> _TASK_:
Retype the listing below line for line, but only from the line with "認心理士だけでなく、産業カウンセラーやプロコーチ、国" down to the line with "Jenis meningitis yang jarang berlaku", inclusive. Pictures stay out.

DATASET RECORDS Start Marker

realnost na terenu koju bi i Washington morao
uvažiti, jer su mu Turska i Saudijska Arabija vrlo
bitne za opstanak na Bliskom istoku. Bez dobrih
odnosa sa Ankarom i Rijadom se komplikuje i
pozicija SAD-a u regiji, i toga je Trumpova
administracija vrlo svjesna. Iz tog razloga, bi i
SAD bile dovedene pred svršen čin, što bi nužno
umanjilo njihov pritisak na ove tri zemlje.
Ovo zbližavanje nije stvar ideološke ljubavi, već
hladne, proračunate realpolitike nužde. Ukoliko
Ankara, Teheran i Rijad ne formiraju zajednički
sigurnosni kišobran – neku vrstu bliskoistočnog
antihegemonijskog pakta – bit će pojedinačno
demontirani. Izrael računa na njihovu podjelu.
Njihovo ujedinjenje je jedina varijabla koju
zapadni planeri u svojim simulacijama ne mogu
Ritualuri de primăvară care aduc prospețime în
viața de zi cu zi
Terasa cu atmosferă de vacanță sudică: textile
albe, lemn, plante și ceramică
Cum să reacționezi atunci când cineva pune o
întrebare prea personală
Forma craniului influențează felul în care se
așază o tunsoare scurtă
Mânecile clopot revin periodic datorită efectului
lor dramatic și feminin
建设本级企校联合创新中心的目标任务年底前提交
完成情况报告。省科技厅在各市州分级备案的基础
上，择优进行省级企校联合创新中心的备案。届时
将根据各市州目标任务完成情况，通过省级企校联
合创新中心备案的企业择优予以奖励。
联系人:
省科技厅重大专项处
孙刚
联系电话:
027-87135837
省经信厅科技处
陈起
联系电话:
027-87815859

DATASET RECORDS End Marker
DATASET RECORDS Start Marker

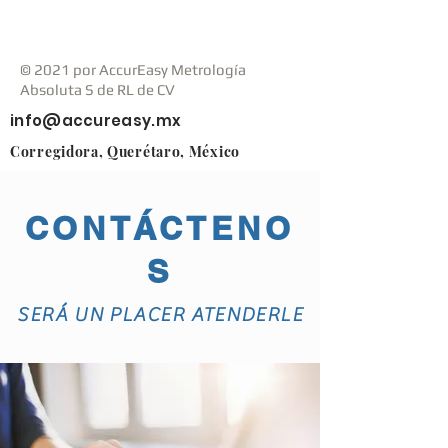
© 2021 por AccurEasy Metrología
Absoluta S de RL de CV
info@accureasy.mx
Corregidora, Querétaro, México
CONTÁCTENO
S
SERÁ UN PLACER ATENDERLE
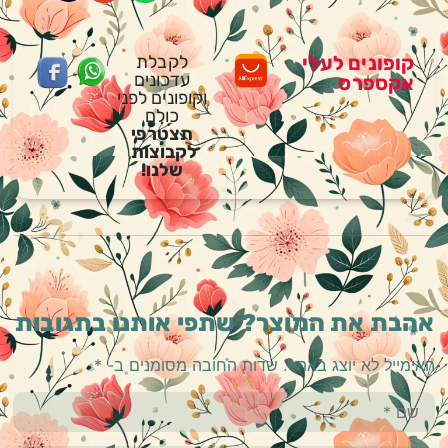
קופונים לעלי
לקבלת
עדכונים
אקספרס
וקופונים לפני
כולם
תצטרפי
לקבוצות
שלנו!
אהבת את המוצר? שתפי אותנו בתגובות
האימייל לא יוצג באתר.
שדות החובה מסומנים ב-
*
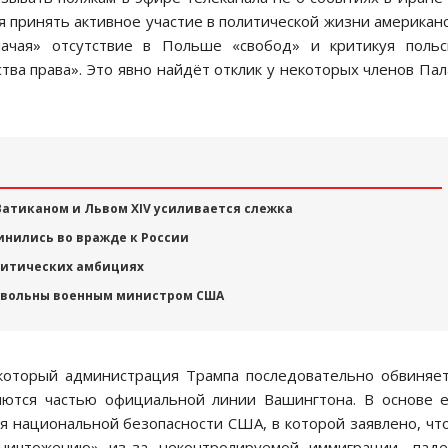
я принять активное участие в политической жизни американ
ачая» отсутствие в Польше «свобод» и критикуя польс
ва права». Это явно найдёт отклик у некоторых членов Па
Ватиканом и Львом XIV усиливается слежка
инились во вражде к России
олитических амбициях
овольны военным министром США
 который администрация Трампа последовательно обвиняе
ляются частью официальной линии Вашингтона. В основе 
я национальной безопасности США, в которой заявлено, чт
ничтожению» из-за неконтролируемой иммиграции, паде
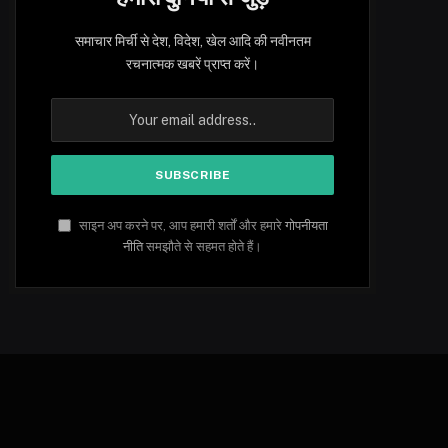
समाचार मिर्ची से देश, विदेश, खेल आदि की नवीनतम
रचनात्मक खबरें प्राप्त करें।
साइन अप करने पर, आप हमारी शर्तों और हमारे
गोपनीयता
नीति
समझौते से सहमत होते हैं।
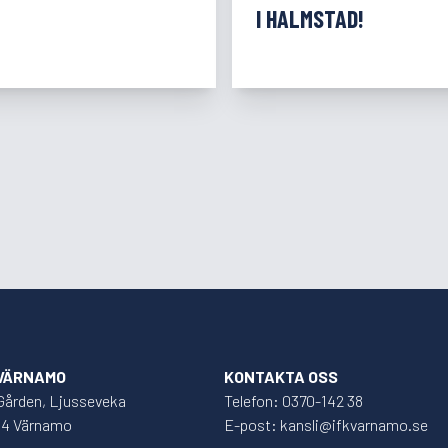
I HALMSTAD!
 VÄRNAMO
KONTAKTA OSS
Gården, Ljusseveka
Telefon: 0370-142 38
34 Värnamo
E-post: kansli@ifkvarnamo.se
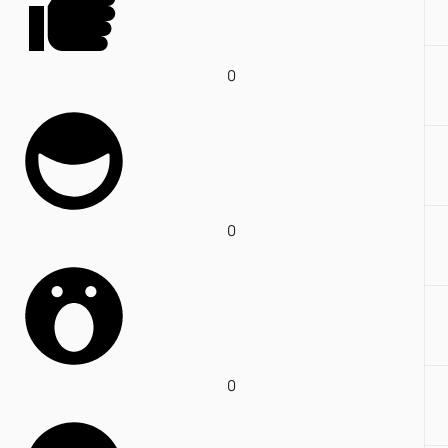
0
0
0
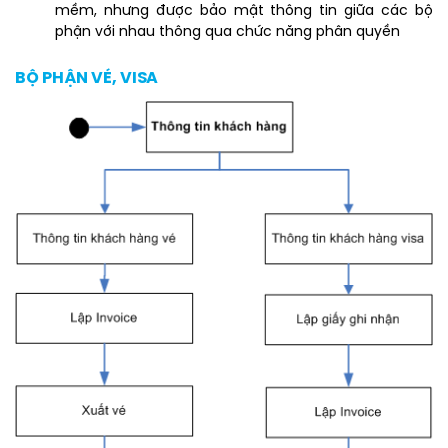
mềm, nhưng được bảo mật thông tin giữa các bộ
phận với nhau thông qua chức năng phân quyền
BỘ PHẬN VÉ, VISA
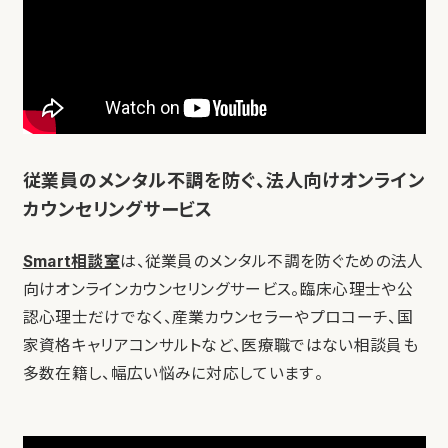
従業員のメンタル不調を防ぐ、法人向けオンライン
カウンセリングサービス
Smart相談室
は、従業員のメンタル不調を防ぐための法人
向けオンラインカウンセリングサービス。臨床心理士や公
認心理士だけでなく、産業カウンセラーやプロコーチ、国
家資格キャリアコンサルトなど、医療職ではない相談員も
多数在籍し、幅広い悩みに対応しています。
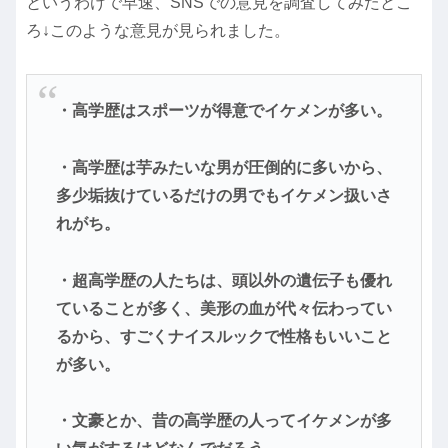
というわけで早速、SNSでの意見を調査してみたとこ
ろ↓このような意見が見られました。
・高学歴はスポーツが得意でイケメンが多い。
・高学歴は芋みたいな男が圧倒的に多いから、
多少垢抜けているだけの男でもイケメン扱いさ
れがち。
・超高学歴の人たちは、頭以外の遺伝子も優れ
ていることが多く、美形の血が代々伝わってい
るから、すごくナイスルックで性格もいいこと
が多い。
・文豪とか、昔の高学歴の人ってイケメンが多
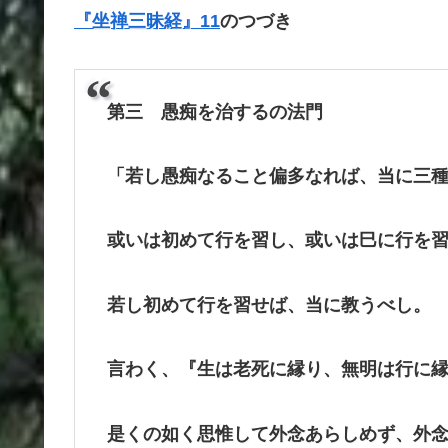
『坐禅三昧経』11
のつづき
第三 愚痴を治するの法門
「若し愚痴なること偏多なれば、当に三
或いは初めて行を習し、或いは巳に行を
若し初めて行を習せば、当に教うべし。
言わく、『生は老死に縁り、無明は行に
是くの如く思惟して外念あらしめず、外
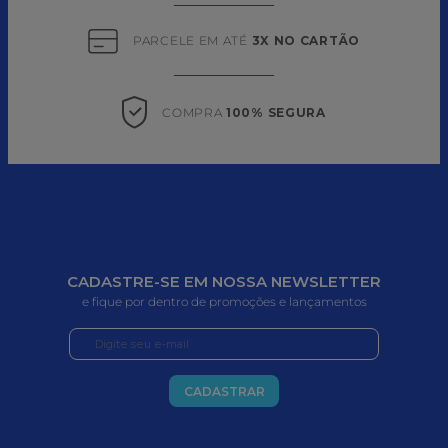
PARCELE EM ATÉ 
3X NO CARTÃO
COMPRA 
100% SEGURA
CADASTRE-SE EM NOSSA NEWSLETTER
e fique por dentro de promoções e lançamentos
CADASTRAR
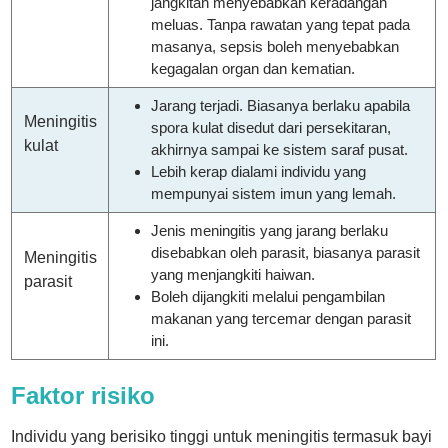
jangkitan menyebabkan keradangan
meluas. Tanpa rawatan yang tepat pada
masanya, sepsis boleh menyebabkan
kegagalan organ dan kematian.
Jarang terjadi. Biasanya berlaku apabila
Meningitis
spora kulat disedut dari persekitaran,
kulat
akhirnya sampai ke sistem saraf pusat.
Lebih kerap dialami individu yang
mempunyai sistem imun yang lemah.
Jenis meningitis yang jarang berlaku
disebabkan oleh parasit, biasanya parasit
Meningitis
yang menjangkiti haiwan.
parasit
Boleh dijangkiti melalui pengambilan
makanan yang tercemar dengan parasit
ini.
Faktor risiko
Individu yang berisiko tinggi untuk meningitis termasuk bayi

DATASET RECORDS End Marker
DATASET RECORDS Start Marker

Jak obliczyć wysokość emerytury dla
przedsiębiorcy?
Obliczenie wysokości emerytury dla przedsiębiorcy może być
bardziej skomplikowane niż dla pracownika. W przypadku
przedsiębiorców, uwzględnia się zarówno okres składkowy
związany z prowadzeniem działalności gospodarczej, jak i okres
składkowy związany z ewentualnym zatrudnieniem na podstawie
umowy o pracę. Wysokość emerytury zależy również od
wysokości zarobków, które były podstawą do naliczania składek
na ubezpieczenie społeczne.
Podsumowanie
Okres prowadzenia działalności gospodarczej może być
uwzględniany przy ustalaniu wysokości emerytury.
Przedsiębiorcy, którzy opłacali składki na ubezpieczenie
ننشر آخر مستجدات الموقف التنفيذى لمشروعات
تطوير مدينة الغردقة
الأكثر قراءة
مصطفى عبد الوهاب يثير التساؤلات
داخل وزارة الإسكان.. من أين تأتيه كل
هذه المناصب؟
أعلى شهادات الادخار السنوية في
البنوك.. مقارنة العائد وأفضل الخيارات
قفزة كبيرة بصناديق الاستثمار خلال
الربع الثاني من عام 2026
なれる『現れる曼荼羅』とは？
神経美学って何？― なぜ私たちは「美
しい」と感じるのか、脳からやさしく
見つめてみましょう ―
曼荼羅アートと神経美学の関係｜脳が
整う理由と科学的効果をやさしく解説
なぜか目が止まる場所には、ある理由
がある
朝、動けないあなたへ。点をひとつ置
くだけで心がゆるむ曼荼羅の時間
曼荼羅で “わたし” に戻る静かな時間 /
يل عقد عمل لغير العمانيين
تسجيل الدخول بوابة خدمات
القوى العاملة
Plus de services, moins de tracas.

DATASET RECORDS End Marker

> _EXERCISE OUTPUT_:
認心理士だけでなく、産業カウンセラーやプロコーチ、国
家資格キャリアコンサルトなど、医療職ではない相談員も
多数在籍し、幅広い悩みに対応しています。
というわけで早速、SNSでの意見を調査してみたとこ
ろ↓このような意見が見られました。
・高学歴はスポーツが得意でイケメンが多い。
・高学歴は芋みたいな男が圧倒的に多いから、
多少垢抜けているだけの男でもイケメン扱いさ
れがち。
・超高学歴の人たちは、頭以外の遺伝子も優れ
ていることが多く、美形の血が代々伝わってい
るから、すごくナイスルックで性格もいいこと
が多い。
・文豪とか、昔の高学歴の人ってイケメンが多
『坐禅三昧経』11
のつづき
第三 愚痴を治するの法門
「若し愚痴なること偏多なれば、当に三
或いは初めて行を習し、或いは巳に行を
若し初めて行を習せば、当に教うべし。
言わく、『生は老死に縁り、無明は行に
是くの如く思惟して外念あらしめず、外
PARCELE EM ATÉ 
3X NO CARTÃO
COMPRA 
100% SEGURA
CADASTRE-SE EM NOSSA NEWSLETTER
e fique por dentro de promoções e lançamentos
CADASTRAR
jangkitan menyebabkan keradangan
meluas. Tanpa rawatan yang tepat pada
masanya, sepsis boleh menyebabkan
kegagalan organ dan kematian.
Jarang terjadi. Biasanya berlaku apabila
Meningitis
spora kulat disedut dari persekitaran,
kulat
akhirnya sampai ke sistem saraf pusat.
Lebih kerap dialami individu yang
mempunyai sistem imun yang lemah.
Jenis meningitis yang jarang berlaku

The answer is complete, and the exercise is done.